“I feel like Chapters 1-5 are done and we’re on to six, seven, eight, nine, ten,” said Ortega, who completely revamped his team, save for Rener Gracie, his long-time jiu jitsu coach. “The difference is there is less pressure, there are less negative voices wearing me down, and there are more pieces of the puzzle that I finally see in the game that I didn’t see before.
“People think, ‘Oh, he lost one time and now he found a new team,’ but there were issues going on before with the team that I will never speak on because I’m not a snitch, that’s not my style. There were relationships that finally had to break and go away in order for me to evolve into the next version of myself, which is ultimately what I was wanting.
“I paid a heartbreak price because I lost people that I was close to for 10 years.”
Those people helped shape, nurture, and guide a blue-eyed kid with big dreams, incalculable toughness, and indelible grit through the ranks as he worked his way from the California regional scene to the UFC in four years without incurring a setback.

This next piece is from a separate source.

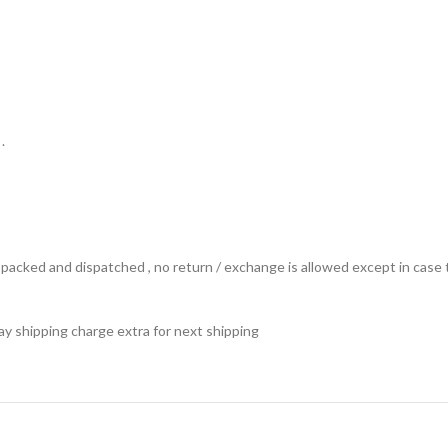
.
ts packed and dispatched , no return / exchange is allowed except in ca
 pay shipping charge extra for next shipping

They were by his side and in his corner as he worked his way from debuting on the prelims to headlining a Fight Night event against veteran Cub Swanson and onto challenging for the title in the main event of a pay-per-view. But things were breaking down along the way, and as his desire to make changes continued to be brushed aside as a result of his success, Ortega’s passion for the sport waned.

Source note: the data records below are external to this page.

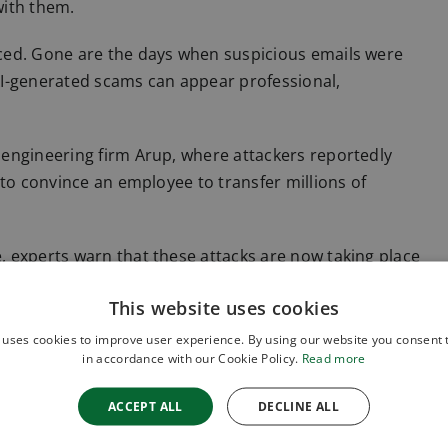
with them.
ced. Gone are the days when suspicious emails were
AI-generated scams can appear professional,
engineering firm Arup, where attackers reportedly
 to convince an employee to transfer millions of
 experts warn that these attacks are now taking place
This website uses cookies
 uses cookies to improve user experience. By using our website you consent t
in accordance with our Cookie Policy.
Read more
duce their risk by combining cybersecurity technology
ACCEPT ALL
DECLINE ALL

Just as he didn’t recognize the need for changes all at once, his passion didn’t fade in a single instance either. In both cases, things snowballed, slowing growing as Ortega continued moving from fight-to-fight, victory-to-victory, finish-to-finish, the pressure to perform, to represent himself, his team, and his community increasing with each subsequent step up the competitive ladder.
What started out as a pure love affair had become a dysfunctional relationship, and Ortega used his loss to Holloway as an opportunity to hit the reset button on everything.